Enhancing Angular Sensitivity of Segmented Antineutrino Detectors for Reactor Monitoring Applications

TL;DR

This paper introduces a new, efficient algorithm for determining antineutrino directionality in segmented detectors, improving accuracy and broadening applications in reactor monitoring.

Contribution

A novel directionality algorithm based on matrix distance measures, with error analysis and validation against Monte Carlo data, enhancing detector analysis methods.

Findings

Identified an optimal segmentation scale in low-count regimes.

Validated the algorithm using Monte Carlo and empirical data.

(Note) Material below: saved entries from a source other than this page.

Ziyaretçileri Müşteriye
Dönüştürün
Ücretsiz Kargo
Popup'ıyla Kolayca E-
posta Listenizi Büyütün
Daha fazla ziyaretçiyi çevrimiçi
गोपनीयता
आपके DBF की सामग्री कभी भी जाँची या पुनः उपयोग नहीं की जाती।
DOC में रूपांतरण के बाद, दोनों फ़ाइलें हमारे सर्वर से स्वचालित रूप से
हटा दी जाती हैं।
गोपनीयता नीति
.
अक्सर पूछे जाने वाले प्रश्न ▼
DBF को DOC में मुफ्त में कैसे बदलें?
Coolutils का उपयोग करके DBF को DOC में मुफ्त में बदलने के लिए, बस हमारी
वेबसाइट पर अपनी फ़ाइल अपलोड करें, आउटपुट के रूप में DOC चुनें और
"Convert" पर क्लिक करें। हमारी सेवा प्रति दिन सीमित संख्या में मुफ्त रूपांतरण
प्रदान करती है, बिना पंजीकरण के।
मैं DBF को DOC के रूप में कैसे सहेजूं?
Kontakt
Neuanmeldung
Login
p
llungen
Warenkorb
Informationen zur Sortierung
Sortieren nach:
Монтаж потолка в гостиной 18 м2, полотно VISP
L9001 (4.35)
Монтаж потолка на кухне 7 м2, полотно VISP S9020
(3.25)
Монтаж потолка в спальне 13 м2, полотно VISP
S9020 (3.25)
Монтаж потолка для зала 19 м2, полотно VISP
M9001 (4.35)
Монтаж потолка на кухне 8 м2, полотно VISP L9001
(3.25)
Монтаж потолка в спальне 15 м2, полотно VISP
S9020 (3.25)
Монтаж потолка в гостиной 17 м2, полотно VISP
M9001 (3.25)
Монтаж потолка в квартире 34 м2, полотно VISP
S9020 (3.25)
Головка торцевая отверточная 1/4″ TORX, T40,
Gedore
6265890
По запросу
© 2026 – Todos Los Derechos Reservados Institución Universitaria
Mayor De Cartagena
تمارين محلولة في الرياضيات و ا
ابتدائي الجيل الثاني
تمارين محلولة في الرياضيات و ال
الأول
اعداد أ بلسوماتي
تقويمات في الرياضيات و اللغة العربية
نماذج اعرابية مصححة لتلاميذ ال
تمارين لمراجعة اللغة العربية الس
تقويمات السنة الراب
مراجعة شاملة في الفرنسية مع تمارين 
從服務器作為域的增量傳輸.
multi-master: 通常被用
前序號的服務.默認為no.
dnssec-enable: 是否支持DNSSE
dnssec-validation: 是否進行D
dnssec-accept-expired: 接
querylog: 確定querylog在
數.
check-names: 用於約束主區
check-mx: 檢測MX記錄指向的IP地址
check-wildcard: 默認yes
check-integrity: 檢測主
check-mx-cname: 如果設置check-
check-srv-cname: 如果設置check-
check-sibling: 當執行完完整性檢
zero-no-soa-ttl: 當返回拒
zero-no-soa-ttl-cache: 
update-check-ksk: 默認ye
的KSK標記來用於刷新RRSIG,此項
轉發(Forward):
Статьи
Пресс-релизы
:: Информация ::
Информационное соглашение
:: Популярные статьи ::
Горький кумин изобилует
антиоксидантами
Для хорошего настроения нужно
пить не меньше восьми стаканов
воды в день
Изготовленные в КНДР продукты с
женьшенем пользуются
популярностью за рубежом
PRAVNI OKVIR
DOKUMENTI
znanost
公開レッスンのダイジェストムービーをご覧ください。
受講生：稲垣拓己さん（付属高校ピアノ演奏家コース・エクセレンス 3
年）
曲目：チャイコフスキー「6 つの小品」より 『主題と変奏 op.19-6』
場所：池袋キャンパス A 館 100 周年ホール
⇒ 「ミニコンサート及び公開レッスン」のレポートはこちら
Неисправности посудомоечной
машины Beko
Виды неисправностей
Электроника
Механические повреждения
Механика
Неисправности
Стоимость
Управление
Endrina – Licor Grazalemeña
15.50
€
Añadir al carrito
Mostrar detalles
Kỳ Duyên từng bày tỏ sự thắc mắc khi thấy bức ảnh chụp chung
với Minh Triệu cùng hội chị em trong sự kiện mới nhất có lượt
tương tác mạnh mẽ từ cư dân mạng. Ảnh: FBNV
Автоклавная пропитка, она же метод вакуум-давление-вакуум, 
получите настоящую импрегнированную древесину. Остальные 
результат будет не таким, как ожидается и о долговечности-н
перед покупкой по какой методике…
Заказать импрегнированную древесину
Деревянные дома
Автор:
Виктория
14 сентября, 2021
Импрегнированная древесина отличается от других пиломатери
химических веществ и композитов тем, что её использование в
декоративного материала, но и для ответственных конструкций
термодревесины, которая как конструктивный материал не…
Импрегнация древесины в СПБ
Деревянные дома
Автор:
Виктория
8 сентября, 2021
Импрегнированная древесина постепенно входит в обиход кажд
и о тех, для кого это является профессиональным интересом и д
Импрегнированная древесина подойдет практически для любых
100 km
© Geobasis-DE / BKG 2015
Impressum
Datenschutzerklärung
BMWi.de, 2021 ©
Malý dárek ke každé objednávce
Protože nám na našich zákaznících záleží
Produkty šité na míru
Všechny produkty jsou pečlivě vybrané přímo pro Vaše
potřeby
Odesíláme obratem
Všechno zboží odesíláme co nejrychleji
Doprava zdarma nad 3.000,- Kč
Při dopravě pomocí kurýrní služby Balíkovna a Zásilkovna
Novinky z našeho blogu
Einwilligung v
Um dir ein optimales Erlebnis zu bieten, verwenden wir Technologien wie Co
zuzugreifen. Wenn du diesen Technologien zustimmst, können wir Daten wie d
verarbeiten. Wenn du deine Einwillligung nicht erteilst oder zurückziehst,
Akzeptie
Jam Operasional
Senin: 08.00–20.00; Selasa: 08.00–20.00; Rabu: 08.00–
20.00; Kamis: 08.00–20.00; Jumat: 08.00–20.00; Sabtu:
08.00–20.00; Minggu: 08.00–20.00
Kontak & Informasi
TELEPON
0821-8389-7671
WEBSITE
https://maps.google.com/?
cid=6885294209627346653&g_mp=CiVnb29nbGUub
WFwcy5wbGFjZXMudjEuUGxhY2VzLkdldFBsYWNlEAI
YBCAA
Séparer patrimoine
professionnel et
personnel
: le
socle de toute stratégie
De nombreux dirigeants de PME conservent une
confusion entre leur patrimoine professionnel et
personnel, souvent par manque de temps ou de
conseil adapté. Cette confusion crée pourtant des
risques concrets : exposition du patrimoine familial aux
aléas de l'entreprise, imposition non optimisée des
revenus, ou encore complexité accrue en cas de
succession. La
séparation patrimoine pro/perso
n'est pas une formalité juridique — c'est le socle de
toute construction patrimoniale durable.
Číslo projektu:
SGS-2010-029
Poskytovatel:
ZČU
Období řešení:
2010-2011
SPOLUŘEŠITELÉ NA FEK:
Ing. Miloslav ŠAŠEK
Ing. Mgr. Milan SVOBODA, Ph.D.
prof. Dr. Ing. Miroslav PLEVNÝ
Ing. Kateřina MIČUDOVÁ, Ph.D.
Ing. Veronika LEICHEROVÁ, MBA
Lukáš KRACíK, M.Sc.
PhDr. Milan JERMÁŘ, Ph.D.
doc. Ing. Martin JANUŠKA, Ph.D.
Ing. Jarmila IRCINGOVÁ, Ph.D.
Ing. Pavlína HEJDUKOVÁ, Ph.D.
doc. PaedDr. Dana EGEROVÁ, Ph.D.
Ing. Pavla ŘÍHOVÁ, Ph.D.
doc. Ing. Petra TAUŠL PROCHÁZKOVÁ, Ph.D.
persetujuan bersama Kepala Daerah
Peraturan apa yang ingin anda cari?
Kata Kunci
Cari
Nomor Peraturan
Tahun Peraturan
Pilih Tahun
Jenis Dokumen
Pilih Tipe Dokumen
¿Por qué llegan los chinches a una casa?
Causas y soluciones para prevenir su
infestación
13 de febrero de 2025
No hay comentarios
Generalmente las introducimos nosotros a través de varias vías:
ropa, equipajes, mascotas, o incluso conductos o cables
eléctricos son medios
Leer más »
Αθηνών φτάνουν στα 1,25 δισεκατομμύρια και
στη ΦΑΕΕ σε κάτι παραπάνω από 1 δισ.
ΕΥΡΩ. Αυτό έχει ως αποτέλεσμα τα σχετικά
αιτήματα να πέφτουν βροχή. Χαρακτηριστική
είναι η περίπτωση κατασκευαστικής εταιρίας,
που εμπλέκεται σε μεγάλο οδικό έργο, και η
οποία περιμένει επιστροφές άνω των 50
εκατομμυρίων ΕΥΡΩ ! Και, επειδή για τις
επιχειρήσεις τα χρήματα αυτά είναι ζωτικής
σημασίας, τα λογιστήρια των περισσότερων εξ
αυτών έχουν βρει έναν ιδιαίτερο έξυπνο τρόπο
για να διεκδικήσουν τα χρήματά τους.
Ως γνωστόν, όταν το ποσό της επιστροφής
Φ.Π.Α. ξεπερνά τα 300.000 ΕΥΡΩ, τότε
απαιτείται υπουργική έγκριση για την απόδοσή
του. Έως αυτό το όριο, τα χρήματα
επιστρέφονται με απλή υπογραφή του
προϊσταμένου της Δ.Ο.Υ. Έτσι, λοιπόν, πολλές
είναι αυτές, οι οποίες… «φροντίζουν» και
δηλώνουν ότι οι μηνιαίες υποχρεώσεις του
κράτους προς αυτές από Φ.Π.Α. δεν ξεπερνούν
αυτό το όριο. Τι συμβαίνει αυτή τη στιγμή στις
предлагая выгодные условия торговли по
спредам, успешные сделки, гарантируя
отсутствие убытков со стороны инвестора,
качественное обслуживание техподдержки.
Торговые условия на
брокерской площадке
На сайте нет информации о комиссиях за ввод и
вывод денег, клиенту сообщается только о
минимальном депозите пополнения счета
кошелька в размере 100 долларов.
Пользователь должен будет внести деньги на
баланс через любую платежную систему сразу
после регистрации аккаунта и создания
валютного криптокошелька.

Discussed limitations of conventional methods and potential applications.

Abstract

We present a potential improvement over the standard method developed to determine antineutrino directionality in inverse-beta-decay detectors. The previously developed method for quantifying directionality in monolithic and segmented detectors may be ambiguous in methodology. In this paper, we present a new directionality algorithm and include error analysis. We have developed a new algorithm based on a measure of ``distance'' between two matrices. We report findings for our research in reactor-antineutrino directionality, and emphasize that the algorithm has broad applications whenever one desires computationally efficient 2D pattern-matching. We treat data from detector segments in the form of a matrix. The validation of our algorithm boils down to comparing a Monte Carlo generated ``empirical'' data set to a simulated data set. The empirical data set is generated for a particular orientation of the neutrino beam. We identify an optimal segmentation scale in the low-count regime. We also discuss the shortcomings of the conventional method and how this knowledge can be applied to segmented detectors, hybrid designs, and generalized validation, agnostic to the physics of detector design.